Some knitting projects volunteer themselves and prove as delightful as flowers you didn’t plant.
The vision of a new design can grow from almost any seed—from the yarn itself, from nature, from history, and sometimes from all of these braided together. In April I found I couldn’t set aside the remnants of a skein of Spincycle Yarn I’d used for a hat for my father; the earthy tones still wanted my attention, and they wanted prominent display on the yoke of a sweater. As it was spring, I had flowers dancing before my eyes, and as I was leafing through a book of Scandinavian mitten designs, I chanced across a thumb motif I thought might be the right scale for a child’s sweater if worked at the larger gauge I was imagining. I fossicked in my stash for likely partners for the Spincycle—namely a main color—and found three plump fingering-weight skeins of Catskill Merino in the springiest watercress green. Another remnant skein of heathered brown Raumagarn was just right for the flowers’ roots (and I loved that the flowers had big strong roots in the original mitten). I knew I hadn’t enough of the Spincycle to carry me through the foliage in the motif, but lo, there was the skein of BFL/silk I’d made in my first year of spinning practice, featuring the same olive and golden greens with burgundy. It could easily pick up where the Spincycle would leave off. I auditioned a whole raft of neutrals for the yoke background and wasn’t satisfied. Everything was the wrong weight or looked too flat or too stark against the lively color play of the handspun contrast colors. But when I popped into Wild Fibers in Mt. Vernon for some buttons, there was an intriguingly flecked pale golden skein of Noro Kumo that leapt out at me. Everything was coming together.
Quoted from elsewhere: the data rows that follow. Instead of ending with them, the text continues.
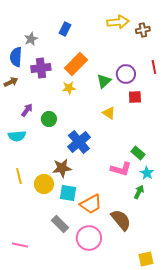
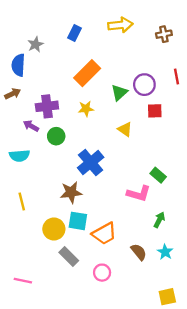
yellow arrow: (118, 22) -> (120, 25), moved
purple cross: (41, 68) -> (47, 106), moved
yellow star: (69, 88) -> (86, 109), moved
purple arrow: (27, 110) -> (31, 126), turned -96
cyan star: (147, 173) -> (165, 252), moved
yellow circle: (44, 184) -> (54, 229), moved
brown semicircle: (121, 220) -> (139, 252), size x0.7
pink circle: (89, 238) -> (102, 273), size x0.6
I’ll have to steal it back to block the button band!
In the middle of my merry progress, I learned that Catskill Merino had lost Eugene Wyatt, its founding shepherd. I wrote on Instagram, “Once in awhile in life you brush against someone with a truly original spark and it kindles something in you that burns for a long time, perhaps unnoticed. Eugene was one of those—and a good writer to boot. That I’m a shepherd now is, perhaps, a little bit due to him.” Eugene certainly expanded my sense of what kind of person might choose to devote himself to sheepkeeping. He kept one of the best blogs on shepherding, equal parts poetic and practical. He punctuated his market days selling wool and lamb at Union Square with jaunts to the cinema; he read a lot of Proust. Even in a brief conversation you could sense the depth of the living and thinking he’d done.
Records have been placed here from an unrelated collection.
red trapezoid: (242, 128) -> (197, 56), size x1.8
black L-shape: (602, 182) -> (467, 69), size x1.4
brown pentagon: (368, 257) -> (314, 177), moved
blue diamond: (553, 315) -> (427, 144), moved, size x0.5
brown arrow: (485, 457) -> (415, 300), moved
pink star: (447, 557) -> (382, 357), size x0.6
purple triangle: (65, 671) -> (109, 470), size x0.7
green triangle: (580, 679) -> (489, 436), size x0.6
I think about Eugene Wyatt whenever people are surprised that we’ve shelved our city life in favor of a sheep farm on a tiny island. I think about the assumptions I once made that farmers were mostly folks who’d inherited a way of life and hadn’t escaped to anything more intellectual. Eugene made me consider that you could be a passionate intellectual and a farmer all in one. And now I know from experience that learning how to farm uses every intellectual skill you’ve got—and then some. Writing about it as well as Eugene did clarifies your purposes and precipitates beauty out of the daily soup of humble chores like mowing, moving fences, scrubbing water troughs, trimming hooves, mucking sheep sheds, battling weeds, and making up fecal slurries to count worm eggs.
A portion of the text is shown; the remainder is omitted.